>>>

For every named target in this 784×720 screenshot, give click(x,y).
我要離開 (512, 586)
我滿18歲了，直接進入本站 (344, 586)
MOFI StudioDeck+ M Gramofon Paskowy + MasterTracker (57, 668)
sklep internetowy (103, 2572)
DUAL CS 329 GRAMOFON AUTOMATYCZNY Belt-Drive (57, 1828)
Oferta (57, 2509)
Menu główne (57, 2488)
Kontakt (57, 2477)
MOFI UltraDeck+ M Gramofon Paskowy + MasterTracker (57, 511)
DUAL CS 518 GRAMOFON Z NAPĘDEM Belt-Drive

<<<

» Task description
Set down the lines above as they stand, starting with the first line and ending with the line that contains "DUAL CS 329".

» Solved problem
For every named target in this 784×720 screenshot, give click(x,y).
我要離開 (512, 586)
我滿18歲了，直接進入本站 (344, 586)
MOFI StudioDeck+ M Gramofon Paskowy + MasterTracker (57, 668)
sklep internetowy (103, 2572)
DUAL CS 329 GRAMOFON AUTOMATYCZNY Belt-Drive (57, 1828)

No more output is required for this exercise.